The flight to Melbourne was operated by Qantas and accordingly, turned out to be a good introduction to Australian manners. Some Keith Urban blasting through my headphones, we rose diligently to our cruising altitude. The sun set and I decided it was time for a nap. I woke up 2 hours later, my body all soar from the weird position I had adopted – to the stupefaction of my Russian neighbor. He was a network security expert back in Russia and he had found a job in Melbourne. I would naturally ask him about the Olympics and pressures around the event. He did not show a lot of interest for the issue – all he cared about seemed to be the delicious weather in Australia. Speaking of, we had just started flying over Australia and for some reason, I was mentally prepared to land soon. But Australia is big… It took us an extra 5 hours of contemplating mere desert to reach Melbourne.

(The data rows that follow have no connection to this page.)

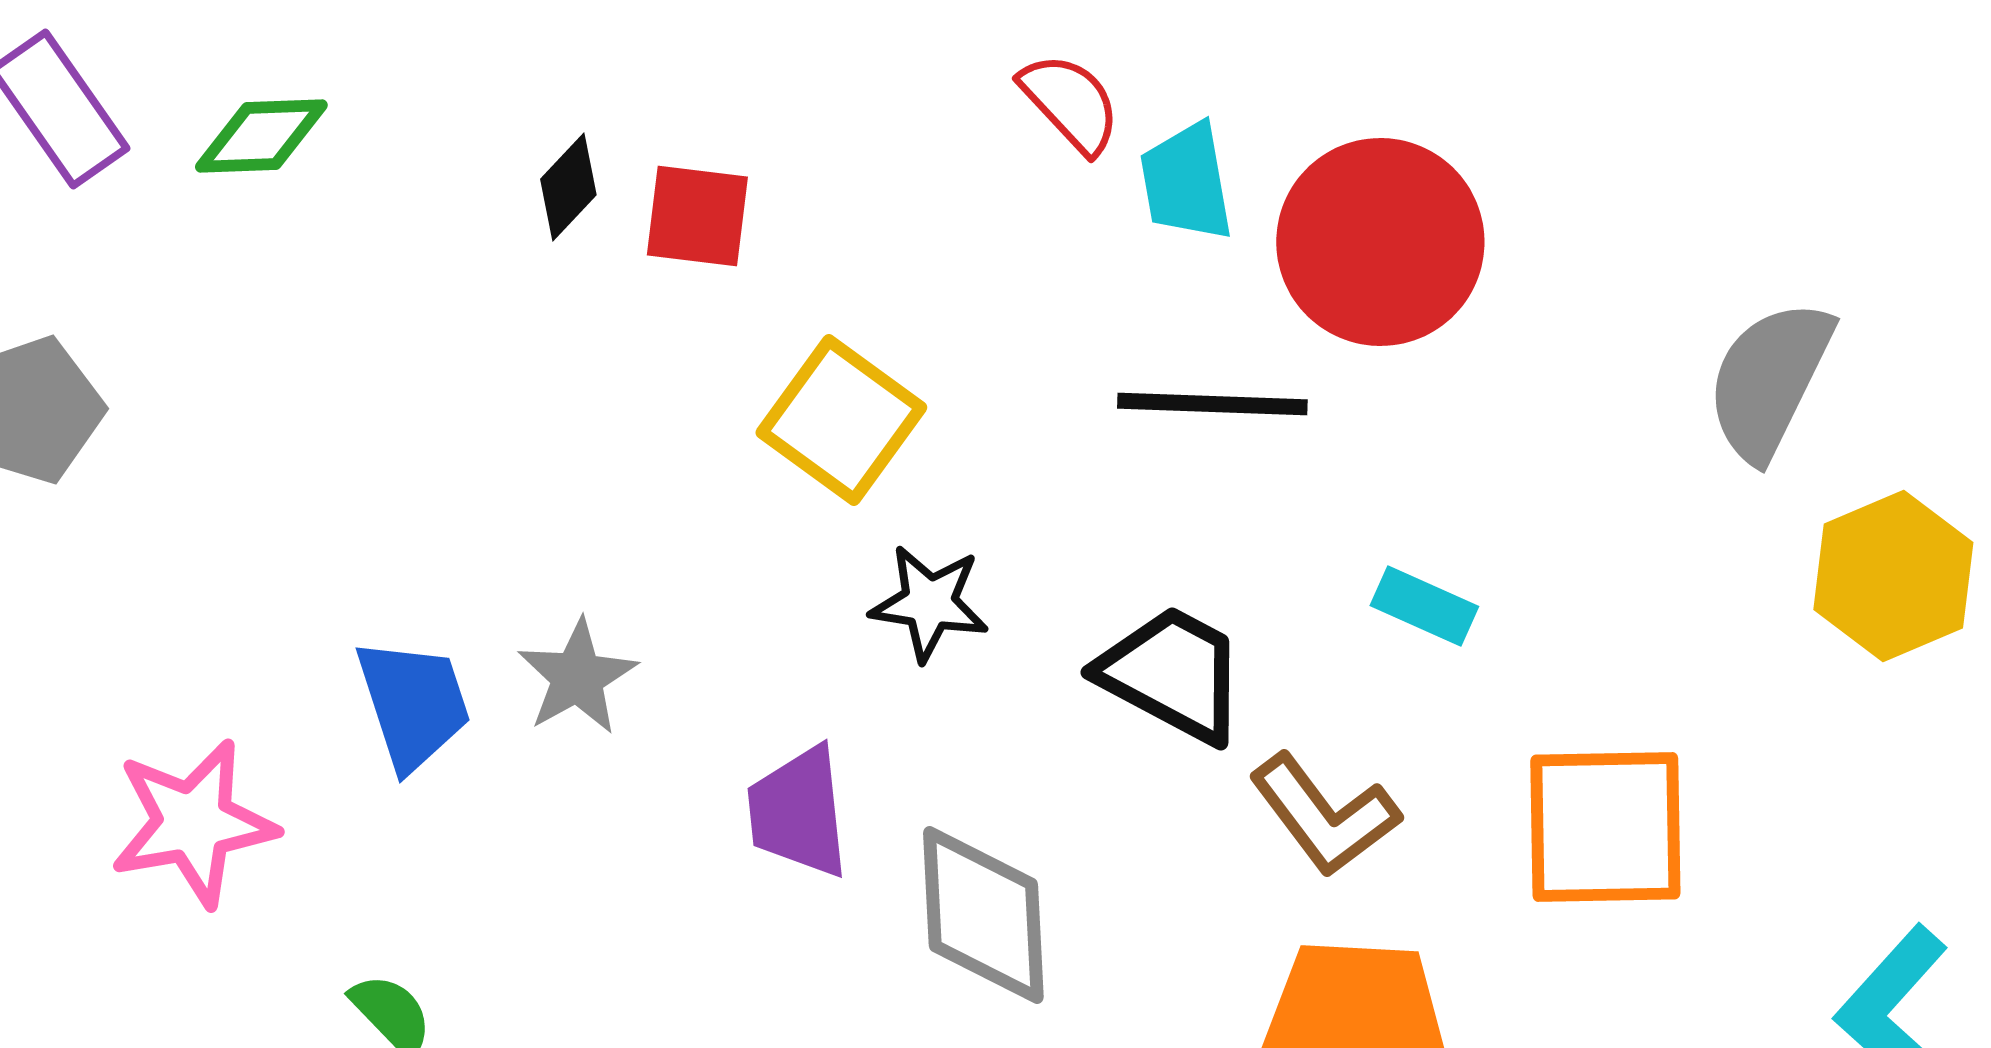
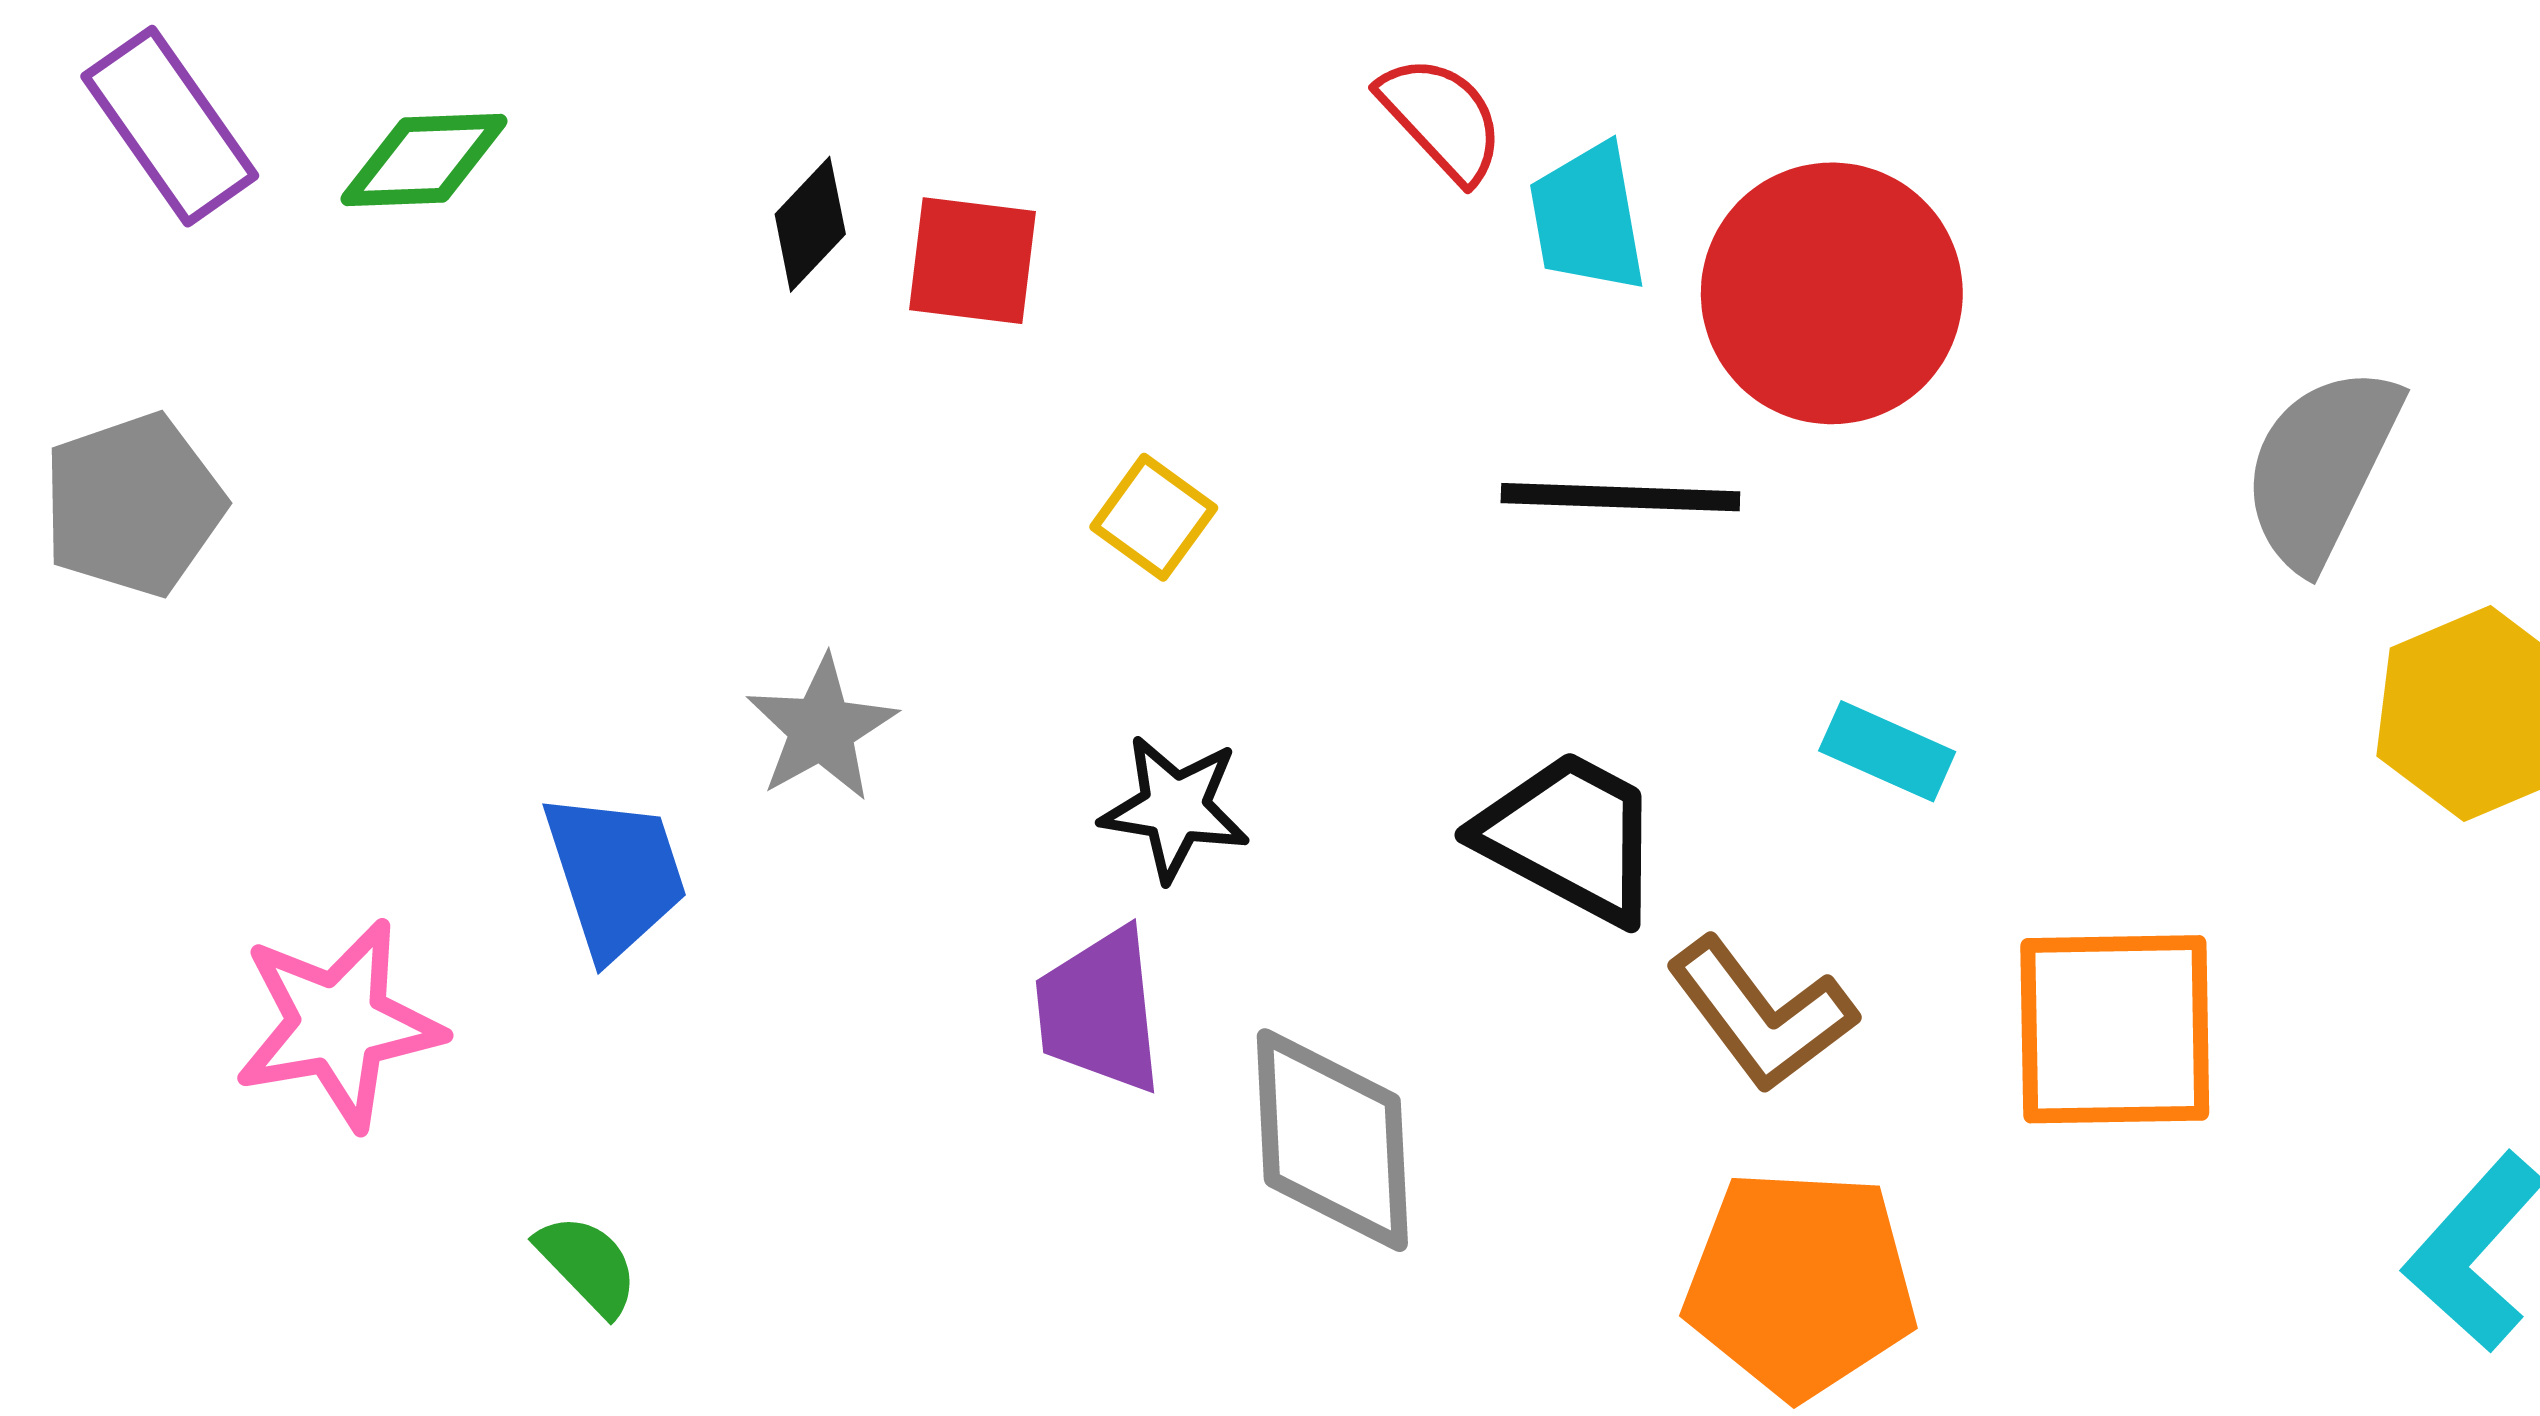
yellow square: (841, 420) -> (1154, 517), size x0.6
black star: (929, 603) -> (1175, 808), moved
gray star: (577, 677) -> (822, 729), moved

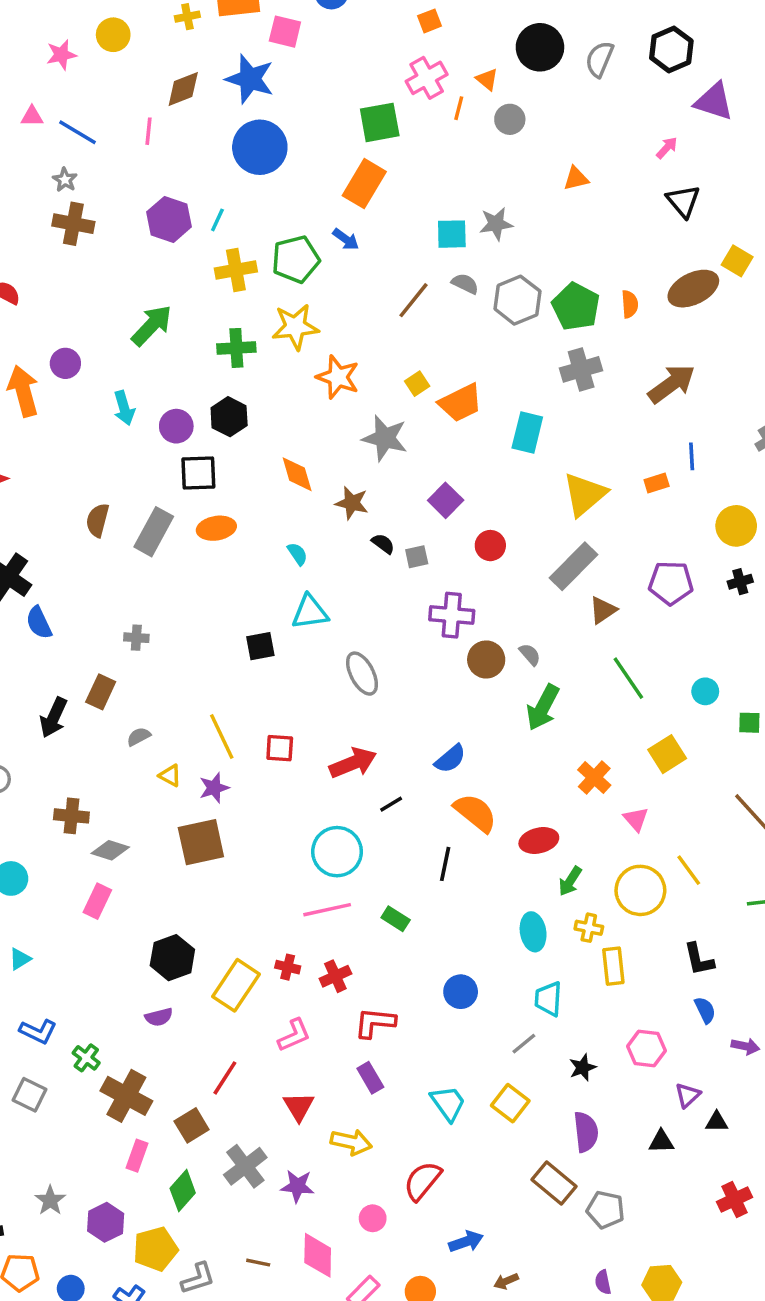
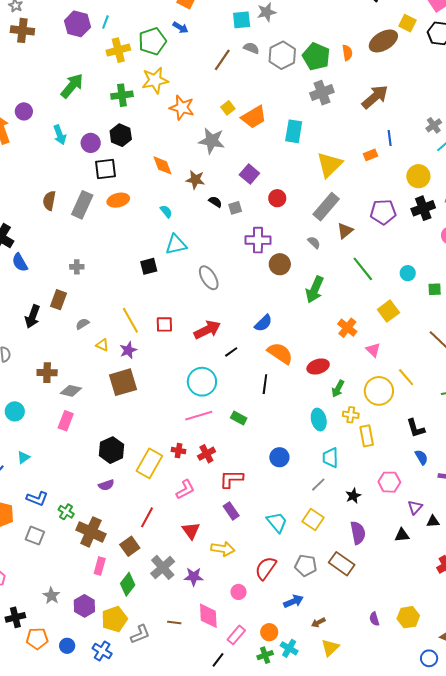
black cross: (740, 582) -> (423, 208), size x1.6
gray semicircle: (530, 654) -> (314, 242), moved
gray pentagon: (605, 1210) -> (306, 565), moved

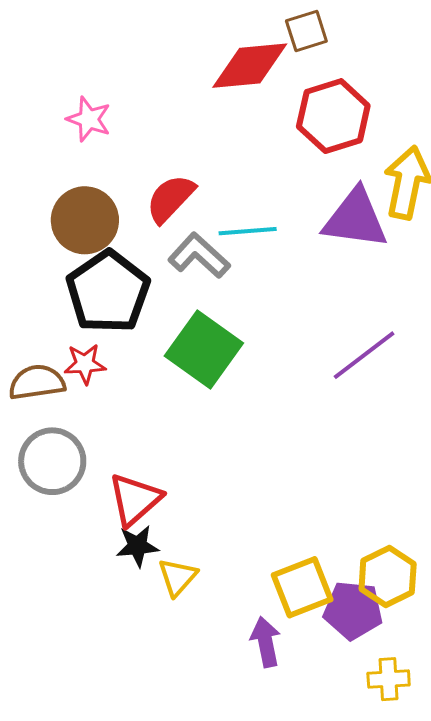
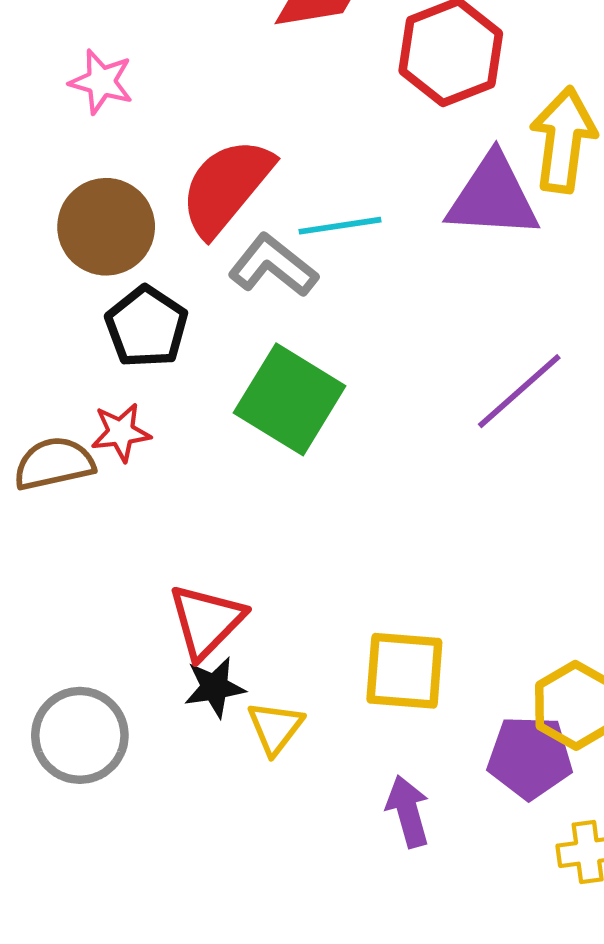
red semicircle: (170, 199) -> (226, 187), size x1.4
black pentagon: (108, 292) -> (147, 327), size x0.7
gray circle: (52, 461) -> (80, 735), moved
yellow square: (302, 587) -> (404, 671), moved, turned 30

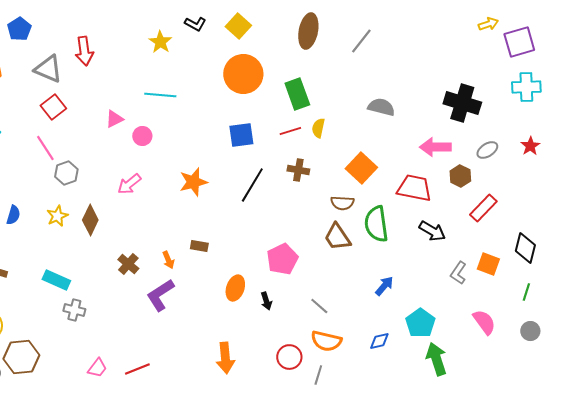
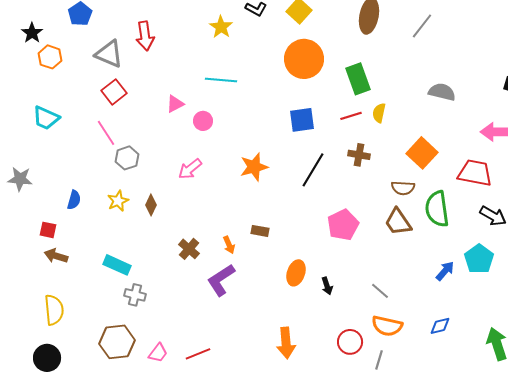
brown diamond: (90, 220) -> (151, 205), size x0.7
pink pentagon: (282, 259) -> (343, 225), moved
cyan pentagon: (420, 323) -> (479, 259), moved
brown hexagon: (21, 357) -> (117, 342), moved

In approaching Melbourne, our captain invited us to contemplate the gorgeous view from our windows. We could see balloons floating over the bay, in skies of an incredibly rich palette of red, orange and pink colors; quite picturesque. Shortly after landing, I was busy speaking with immigration services. The lady turned out to be more interested In giving me advice on what to do in Cairns than examining my visa. Next thing I know, I am driving down the highway headed towards downtown Melbourne and its beautiful skyscrapers. Bikes were all over the place, as well as small cafés, shorts and t-shirts were the norm. The weather was delicious; I was already charmed.